Re: Add parallel columns for pg_stat_statements

From: Guillaume Lelarge <guillaume(at)lelarge(dot)info>
To: Michael Paquier <michael(at)paquier(dot)xyz>
Cc: PostgreSQL Hackers <pgsql-hackers(at)lists(dot)postgresql(dot)org>
Subject: Re: Add parallel columns for pg_stat_statements
Date: 2024-10-07 08:00:13
Message-ID: CAECtzeUiv-ZY1yJ2Mva_chgaFqkT9F43cutE3A8xratXErc2-Q@mail.gmail.com
Views: Raw Message | Whole Thread | Download mbox | Resend email
Thread:
Lists: pgsql-hackers

Le lun. 7 oct. 2024 à 02:18, Michael Paquier <michael(at)paquier(dot)xyz> a écrit :

> On Sun, Oct 06, 2024 at 03:32:02PM +0200, Guillaume Lelarge wrote:
> > I'm not sure I follow. That would mean that every time a query is
> executed,
> > it always gets the same amount of workers. Which is not guaranteed to be
> > true.
> >
> > I would agree, though, that parallelized_queries_launched is probably not
> > that interesting. I could get rid of it if you think it should go away.
>
> My point is that these stats are useful to know which action may have
> to be taken when reaching a mean, and numbers in pg_stat_statements
> offer hints that something is going wrong and that a closer lookup at
> an EXPLAIN plan may be required, particularly if the total number of
> workers planned and launched aggregated in the counters is unbalanced
> across queries. If the planned/launched ratio is balanced across most
> queries queries, a GUC adjustment may be OK. If the ratio is very
> unbalanced in a lower set of queries, I'd also look at tweaking GUCs
> instead like the per_gather. These counters give information that one
> or the other may be required.
>
> > Well, I don't see this as an overlap. Rather more information.
>
> Later versions of Benoit's patch have been accumulating this data in
> the executor state. v4 posted at [1] has the following diffs:
> --- a/src/include/nodes/execnodes.h
> +++ b/src/include/nodes/execnodes.h
> @@ -724,6 +724,9 @@ typedef struct EState
> */
> List *es_insert_pending_result_relations;
> List *es_insert_pending_modifytables;
> +
> + int es_workers_launched;
> + int es_workers_planned;
> } EState;
>
> Your v2 posted on this thread has that:
> @@ -707,6 +707,12 @@ typedef struct EState
> struct EPQState *es_epq_active;
>
> bool es_use_parallel_mode; /* can we use parallel
> workers? */
> + bool es_used_parallel_mode; /* was executed in
> parallel */
> + int es_parallelized_workers_launched;
> + int es_parallelized_workers_planned;
> + int es_parallelized_nodes; /* # of
> parallelized nodes */
> + int es_parallelized_nodes_all_workers; /* # of
> nodes with all workers launched */
> + int es_parallelized_nodes_no_worker; /* # of
> nodes with no workers launched */
>
> es_parallelized_workers_launched and es_workers_launched are the same
> thing in both.
>
>
My bad. I agree this is the way to go. See patch v3-0001 attached.
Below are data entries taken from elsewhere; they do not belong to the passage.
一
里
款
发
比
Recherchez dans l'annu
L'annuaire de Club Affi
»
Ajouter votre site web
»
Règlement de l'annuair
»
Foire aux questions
> > On this, I would agree with you. They are not that particularly useful to
> > get better setting for parallel GUCs. I can drop them if you want.
>
> Yep. I would remove them for now. This leads to more bloat.
>
>
Done. See patch v3-0002 attached.

> > Did this on the v2 version of the patch (attached here).
> >
> > Thanks for your review. If you want the parallelized_queries_launched
> > column and the parallelized_nodes_* columns dropped, I can do that on a
> v3
> > patch.
>
> I'd recommend to split that into more independent patches:
> - Introduce the two counters in EState with the incrementations done
> in nodeGatherMerge.c and nodeGather.c (mentioned that at [2], you may
> want to coordinate with Benoit to avoid duplicating the work).
> - Expand pg_stat_statements to use them for DMLs, SELECTs, well where
> they matter.
> - Look at expanding that for utilities that can do parallel jobs:
> CREATE INDEX and VACUUM, but this has lower priority to me, and this
> can reuse the same counters as the ones added by patch 2.
>
>
The first two are done. The last one is beyond my scope.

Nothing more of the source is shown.